Stais opened his eyes. Novak, a farm boy from Oklahoma, was sitting on the edge of Whitejack’s bed, talking. “It has all the guys real worried.” He had a high, shy, rather girlish voice. “I used to think they never came better than the Lieutenant.… Now …” Novak shrugged. “If he does see you, he snaps at you like he was General George Patton.”

“Maybe,” Whitejack said, “maybe seeing Lieutenant Brogan go down in Natal … He and Brogan were friends since they were ten years old. Like as if I saw Johnny Moffat go down …”

It’s not that.” Novak went over to his own cot and got out his writing pad. “It began back in Miami four weeks ago. Didn’t you notice it?”

“I noticed it,” Whitejack said slowly.

“You ought to ask him about it.” Novak started writing a letter. “You and him are good friends.

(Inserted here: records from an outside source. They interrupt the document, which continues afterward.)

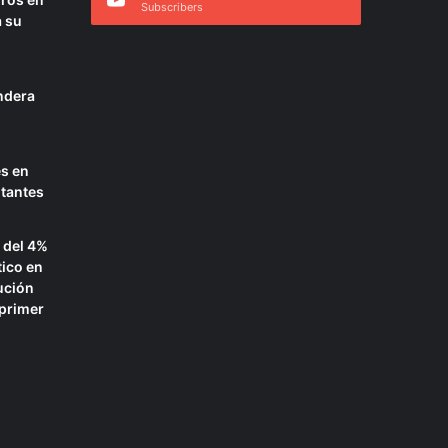
Subscribers
a su
ndera
es en
itantes
 del 4%
tico en
ución
 primer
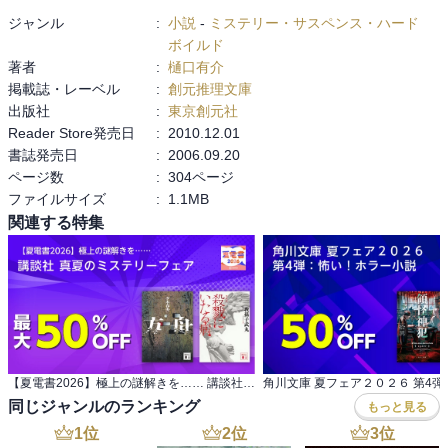
ただし今回は「昔の同級生」の出番が多いからか、

ジャンル
:
小説
-
ミステリー・サスペンス・ハード
前作ほどの「ピンチ」に陥るようなことはない。

ボイルド
「過去と向き合う」ことが多いせいか、

著者
:
樋口有介
多分に柚木の内省的な記述が多く、そのためか

掲載誌・レーベル
:
創元推理文庫
今回は「別居中の娘」が一番柚木を引っ張り回す。

出版社
:
東京創元社
Reader Store発売日
:
2010.12.01
「ハードボイルドを貫こうとする」柚木のキャラは、

書誌発売日
:
2006.09.20
無駄にロマンチストでヒロイックな性格といい、

ページ数
:
304ページ
公開と反省ばかりで改心しない生活態度といい、

ファイルサイズ
:
1.1MB
世の男性諸氏には共感できる点も多いのでは。

関連する特集
もちろん、柚木ほどもてやしませんがね（^ ^;
【夏電書2026】極上の謎解きを…… 講談社 真夏のミステリーフェア
同じジャンルのランキング
もっと見る
1
位
2
位
3
位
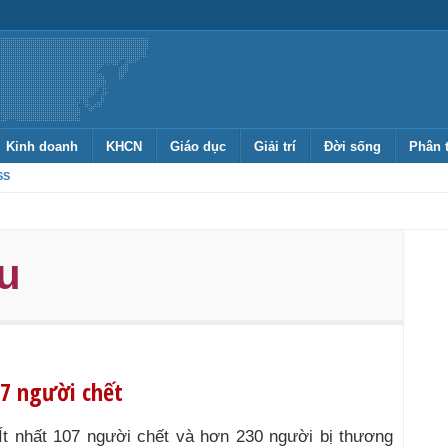
Kinh doanh
KHCN
Giáo dục
Giải trí
Đời sống
Phân 
SS
u
07 người chết
Ít nhất 107 người chết và hơn 230 người bị thương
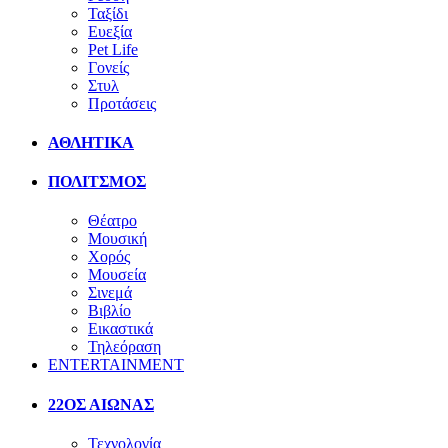
Ταξίδι
Ευεξία
Pet Life
Γονείς
Στυλ
Προτάσεις
ΑΘΛΗΤΙΚΑ
ΠΟΛΙΤΣΜΟΣ
Θέατρο
Μουσική
Χορός
Μουσεία
Σινεμά
Βιβλίο
Εικαστικά
Τηλεόραση
ENTERTAINMENT
22ΟΣ ΑΙΩΝΑΣ
Τεχνολογία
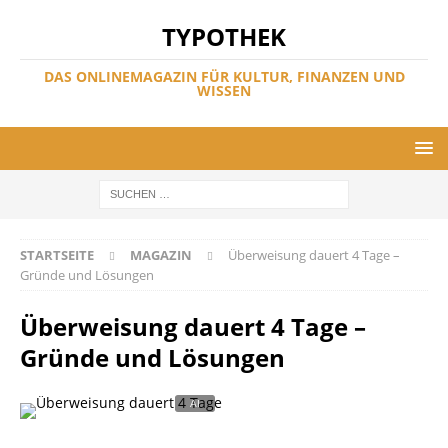
TYPOTHEK
DAS ONLINEMAGAZIN FÜR KULTUR, FINANZEN UND
WISSEN
STARTSEITE
MAGAZIN
Überweisung dauert 4 Tage –
Gründe und Lösungen
Überweisung dauert 4 Tage –
Gründe und Lösungen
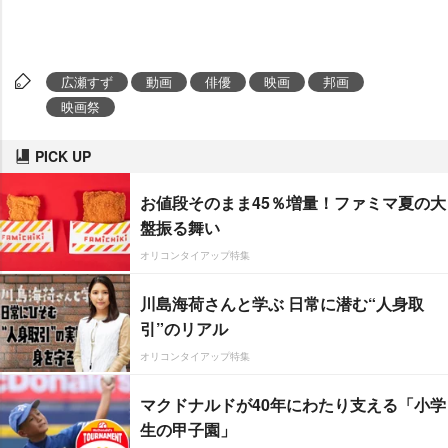
広瀬すず
動画
俳優
映画
邦画
映画祭
PICK UP
お値段そのまま45％増量！ファミマ夏の大
盤振る舞い
オリコンタイアップ特集
川島海荷さんと学ぶ 日常に潜む“人身取
引”のリアル
オリコンタイアップ特集
マクドナルドが40年にわたり支える「小学
生の甲子園」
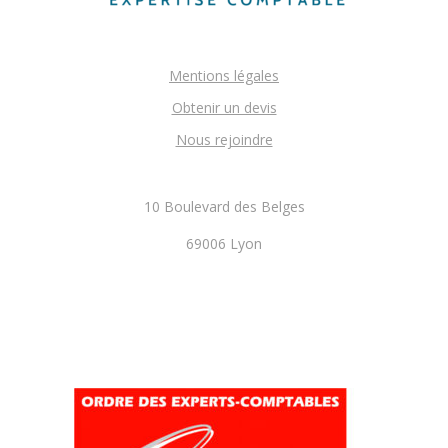
Mentions légales
Obtenir un devis
Nous rejoindre
10 Boulevard des Belges
69006 Lyon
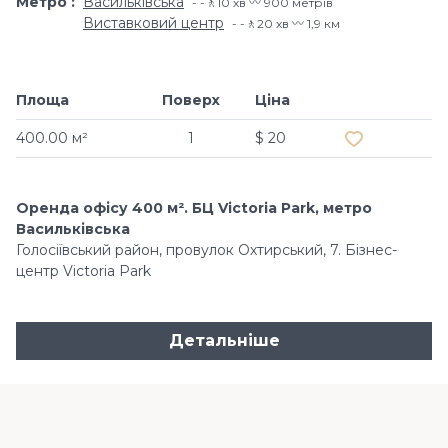
Метро
Васильківська
-🚶10 хв 〰️ 900 метрів
Виставковий центр
-🚶20 хв 〰️ 1,9 км
Площа
Поверх
Ціна
Додати в об
400.00 м²
1
$ 20
Оренда офісу 400 м². БЦ Victoria Park, метро
Васильківська
Голосіївський район, провулок Охтирський, 7. Бізнес-
центр Victoria Park
Детальніше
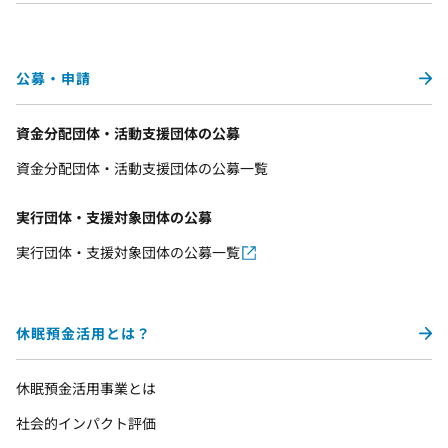
公募・申請
資金分配団体・活動支援団体の公募
資金分配団体・活動支援団体の公募一覧
実行団体・支援対象団体の公募
実行団体・支援対象団体の公募一覧
休眠預金活用とは？
休眠預金活用事業とは
社会的インパクト評価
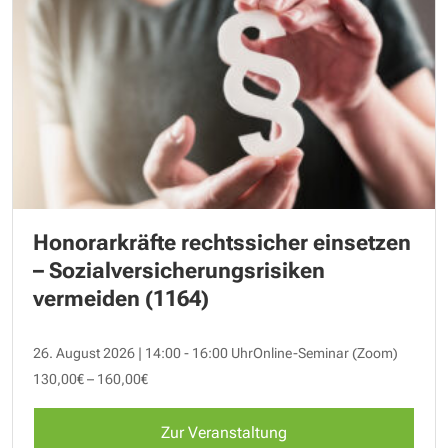
Honorarkräfte rechtssicher einsetzen
– Sozialversicherungsrisiken
vermeiden (1164)
26. August 2026 | 14:00 - 16:00 Uhr
Online-Seminar (Zoom)
130,00€ – 160,00€
Zur Veranstaltung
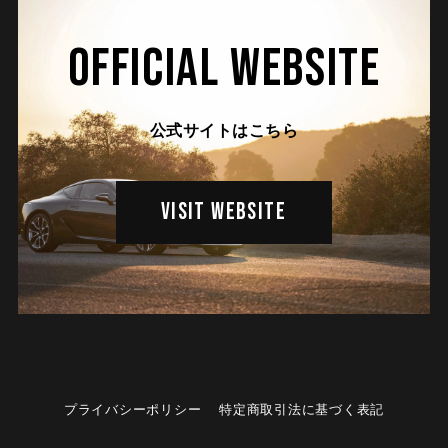
OFFICIAL WEBSITE
公式サイトはこちら
VISIT WEBSITE
プライバシーポリシー
特定商取引法に基づく表記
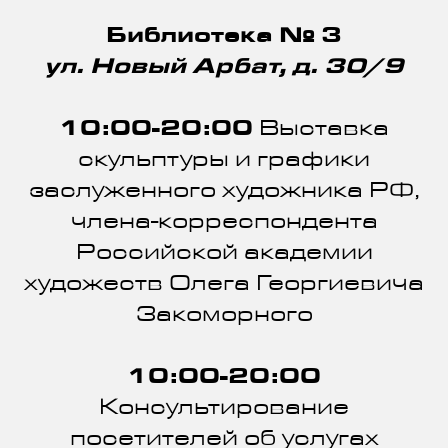
Библиотека № 3
ул. Новый Арбат, д. 30/9
10:00-20:00
Выставка
скульптуры и графики
заслуженного художника РФ,
члена-корреспондента
Российской академии
художеств Олега Георгиевича
Закоморного
10:00-20:00
Консультирование
посетителей об услугах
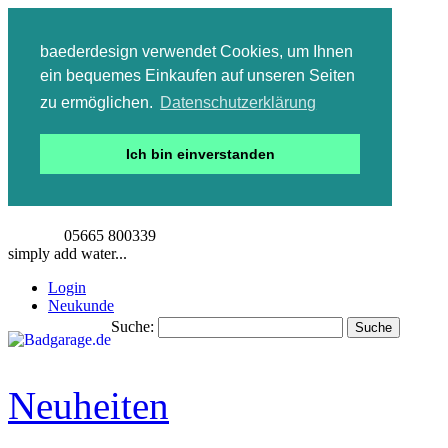
baederdesign verwendet Cookies, um Ihnen
ein bequemes Einkaufen auf unseren Seiten
zu ermöglichen.
Datenschutzerklärung
Ich bin einverstanden
05665 800339
simply add water...
Login
Neukunde
Suche:
Suche
Detailsuche
Neuheiten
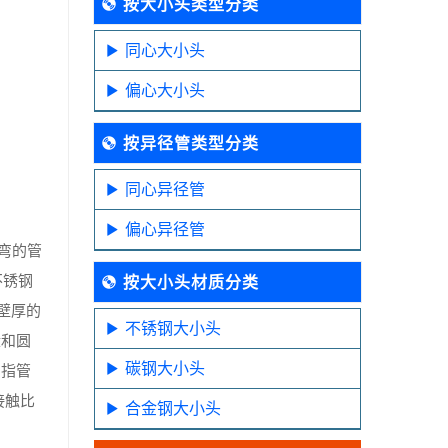
按大小头类型分类
同心大小头
偏心大小头
按异径管类型分类
同心异径管
偏心异径管
弯的管
不锈钢
按大小头材质分类
壁厚的
不锈钢大小头
缘和圆
碳钢大小头
，指管
接触比
合金钢大小头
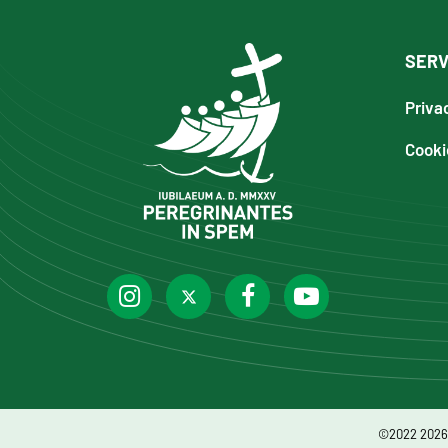
SERV
Priva
Cooki
©2022 2026 -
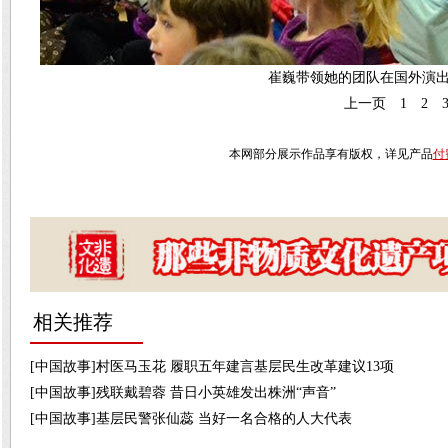
崔巍带领她的团队在国外演出
上一页
1
2
本网部分展示作品享有版权，详见产品
付
相关推荐
[中国故事]村医马玉花 履职五年建言基层民生改革建议13项
[中国故事]残联戴碧蓉 昔日小英雄发出株洲“声音”
[中国故事]基层民警张仙蕊 当好一名合格的人大代表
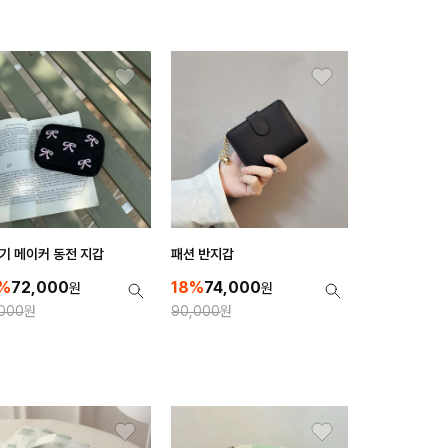
기 메이커 동전 지갑
패션 반지갑
%
72,000
18%
74,000
원
원
000
원
90,000
원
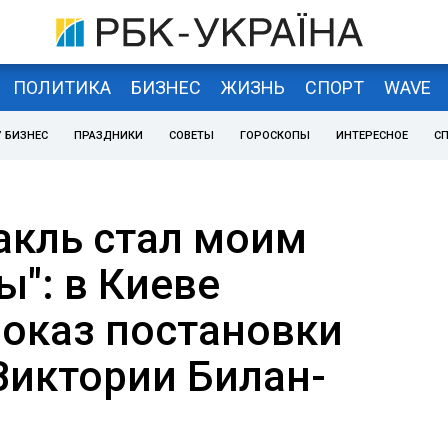
ПОЛИТИКА
БИЗНЕС
ЖИЗНЬ
СПОРТ
WAVE
 БИЗНЕС
ПРАЗДНИКИ
СОВЕТЫ
ГОРОСКОПЫ
ИНТЕРЕСНОЕ
С
такль стал моим
ы": в Киеве
показ постановки
Виктории Билан-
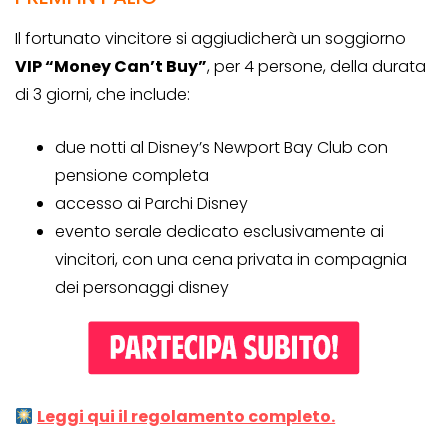
Il fortunato vincitore si aggiudicherà un soggiorno
VIP “Money Can’t Buy”
, per 4 persone, della durata
di 3 giorni, che include:
due notti al Disney’s Newport Bay Club con
pensione completa
accesso ai Parchi Disney
evento serale dedicato esclusivamente ai
vincitori, con una cena privata in compagnia
dei personaggi disney
Leggi qui il regolamento completo.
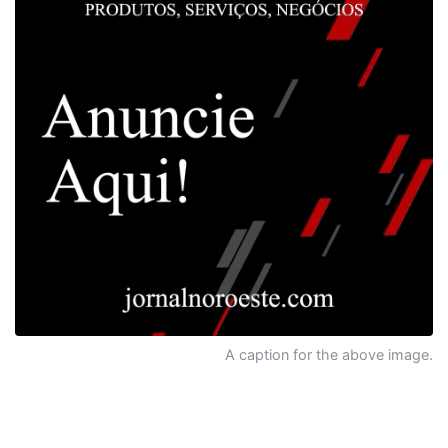
A caption for the above image.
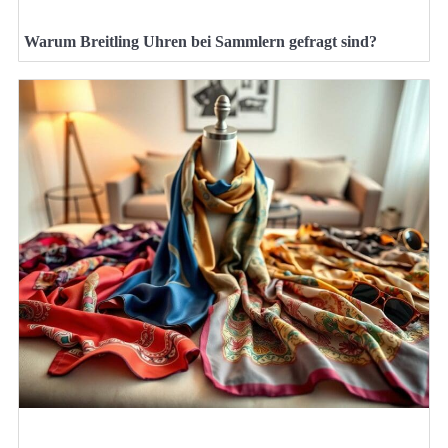
Warum Breitling Uhren bei Sammlern gefragt sind?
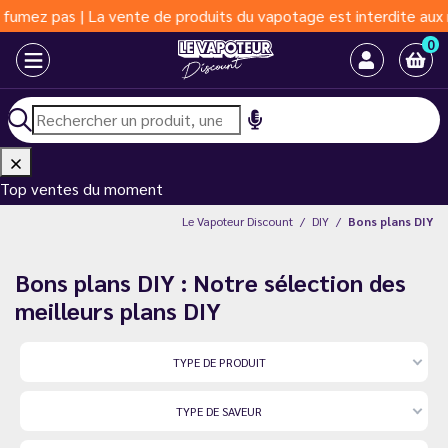
 | La vente de produits du vapotage est interdite aux moins de 1
0
Top ventes du moment
Le Vapoteur Discount
DIY
Bons plans DIY
Bons plans DIY : Notre sélection des
meilleurs plans DIY
TYPE DE PRODUIT
TYPE DE SAVEUR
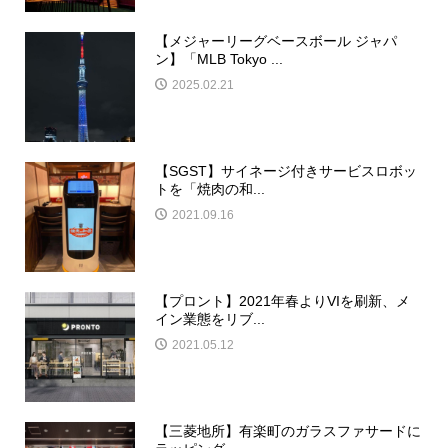
【メジャーリーグベースボール ジャパ
ン】「MLB Tokyo ...
2025.02.21
【SGST】サイネージ付きサービスロボッ
トを「焼肉の和...
2021.09.16
【プロント】2021年春よりVIを刷新、メ
イン業態をリブ...
2021.05.12
【三菱地所】有楽町のガラスファサードに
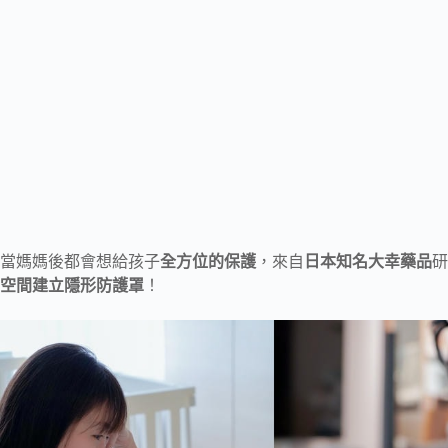
當媽媽後都會想給孩子
全方位的保護
，來自
日本知名大幸藥品
研
空間建立隱形防護罩
！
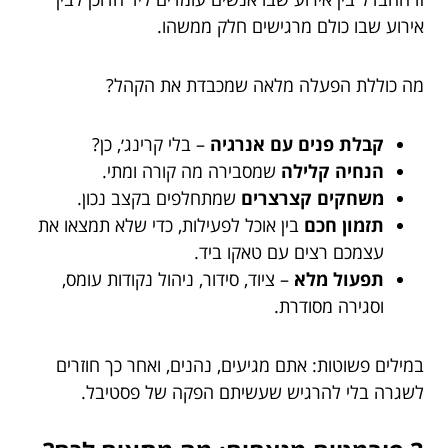
אירוע שבו כולם מרגישים חלק ממשהו.
מה כוללת הפעלה מלאה שמכבדת את הקהל?
קבלת פנים עם אנרגיה
– בלי קרינג׳, כן?
הנחיה קלילה
שמסבירה מה קורה ומתי.
משחקים קצרצרים
שמתחלפים בקצב נכון.
תזמון חכם
בין אוכל לפעילות, כדי שלא תמצאו את
עצמכם רצים עם טאקו ביד.
תפעול מלא
– ציוד, סידור, ניהול נקודות עומס,
וסגירה מסודרת.
במילים פשוטות: אתם מגיעים, נהנים, ואחר כך חוזרים
לשגרה בלי להרגיש שעשיתם הפקה של פסטיבל.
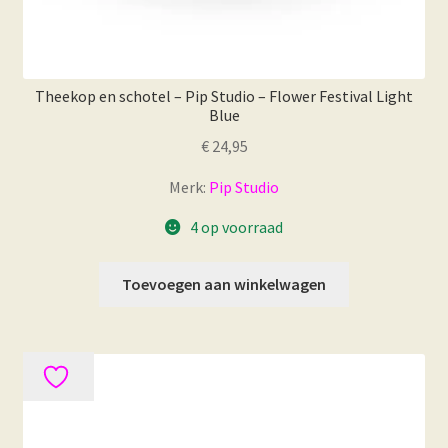
Theekop en schotel – Pip Studio – Flower Festival Light
Blue
€
24,95
Merk:
Pip Studio
4 op voorraad
Toevoegen aan winkelwagen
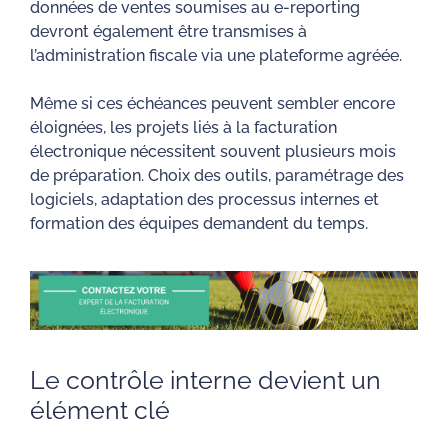
données de ventes soumises au e-reporting
devront également être transmises à
l’administration fiscale via une plateforme agréée.
Même si ces échéances peuvent sembler encore
éloignées, les projets liés à la facturation
électronique nécessitent souvent plusieurs mois
de préparation. Choix des outils, paramétrage des
logiciels, adaptation des processus internes et
formation des équipes demandent du temps.
Le contrôle interne devient un
élément clé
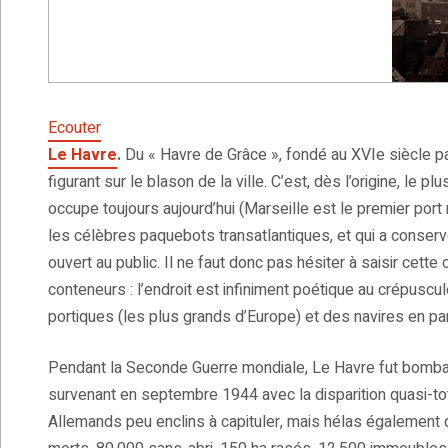
Ecouter
Le Havre
.
Du « Havre de Grâce », fondé au XVIe siècle p
figurant sur le blason de la ville. C’est, dès l’origine, le 
occupe toujours aujourd’hui (Marseille est le premier port m
les célèbres paquebots transatlantiques, et qui a conserv
ouvert au public. Il ne faut donc pas hésiter à saisir cette
conteneurs : l’endroit est infiniment poétique au crépuscul
portiques (les plus grands d’Europe) et des navires en pa
Pendant la Seconde Guerre mondiale, Le Havre fut bombard
survenant en septembre 1944 avec la disparition quasi-tot
Allemands peu enclins à capituler, mais hélas également d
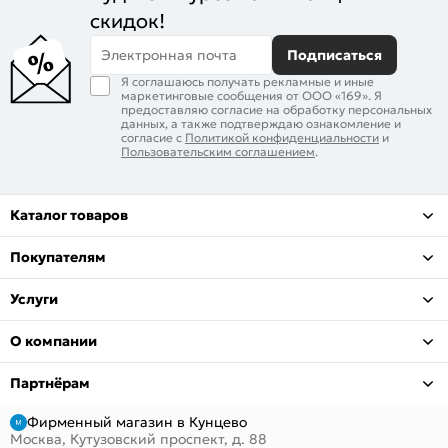
скидок!
Электронная почта
Подписаться
Я соглашаюсь получать рекламные и иные
маркетинговые сообщения от ООО «169». Я
предоставляю согласие на обработку персональных
данных, а также подтверждаю ознакомление и
согласие с
Политикой конфиденциальности
и
Пользовательским соглашением
.
Каталог товаров
Покупателям
Услуги
О компании
Партнёрам
Фирменный магазин в Кунцево
Москва, Кутузовский проспект, д. 88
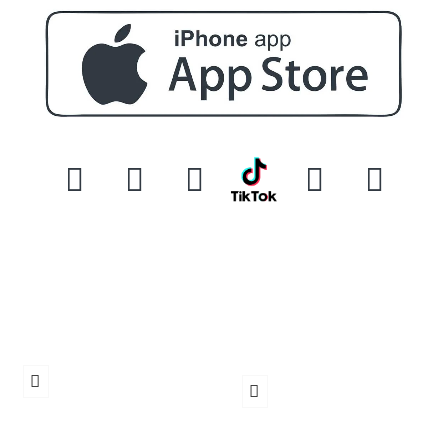
Бръснач за еднократни ножчета RAGNAR
Нагревател за кола маска Waxess S3
€ 36.81 (72.00 лв.)
€ 7.16 (14.00 лв.)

After all, going into combat now, it’s bad, the Lieutenant just lookin’ through us when he passes us on the field. You don’t think he’s drunk all the time, do you?”

“He’s not drunk.”

“You ought to ask him.”

“Maybe I will.” Whitejack sat up, tying the towel around his lean middle. “Maybe I will.” He looked forlornly down at his stomach. “Since I got into the Army, I’ve turned pig-fat. On the day I took the oath, I was twenty-eight and one-half inches around the waist. Today I’m thirty-two and three-quarters, if I’m an inch. The Army … Maybe I shouldn’t’ve joined. I was in a reserved profession, and I was the sole support of an ailing mother.”

“Why did you join?” Stais asked.

“Oh,” Whitejack smiled at him, “you’re awake. Feeling any better Sergeant?”

“Feeling fine, thanks. Why did you join?”

“Well …” Whitejack rubbed the side of his jaw. “Well … I waited and I waited. I sat up in my cabin in the hills and I tried to avoid listenin’ to the radio, and I waited and I waited, and finally I went downtown to my mother and I said, ‘Ma’am, I just can’t wait any longer,’ and I joined up.”

“When was that?” Stais asked.

“Eight days …” Whitejack lay down again, plumping the pillow under his head. “Eight days after Pearl Harbor.”

“Sergeant,” Novak said, “Sergeant Stais, you don’t mind if I tell my girl you’re a Greek, do you?”

“No,” Stais said gravely. “I don’t mind. You know, I was born in Minnesota.”

“I know,” said Novak, writing industriously. “But your parents came from Greece. My girl’ll be very interested, your parents coming from Greece and you bombing Greece and being shot down there.”

“What do you mean, your girl?” Whitejack asked. “I thought you said she was going around with a Technical Sergeant in Flushing, Long Island.”

“That’s true,” Novak said apologetically. “But I still like to think of her as my girl.”

“It’s the ones that stay at home,” said Whitejack darkly, “that get all the stripes and all the girls. My motto is: Don’t write to a girl once you get out of pillow-case distance from her.”

“I like to write to this girl in Flushing, Long Island,” Novak said, his voice shy but stubborn. Then to Stais, “How many days were you in the hills before the Greek farmers found you?”

“Fourteen,” said Stais.

“And how many of you were wounded?”

“Three. Out of seven. The others were dead.”

“Maybe,” Whitejack said, “he doesn’t like to talk about it, Charley.”

“Oh, I’m sorry.” Novak looked up, his young, unlined face crossed with concern.

“That’s all right,” Stais said. “I don’t mind.”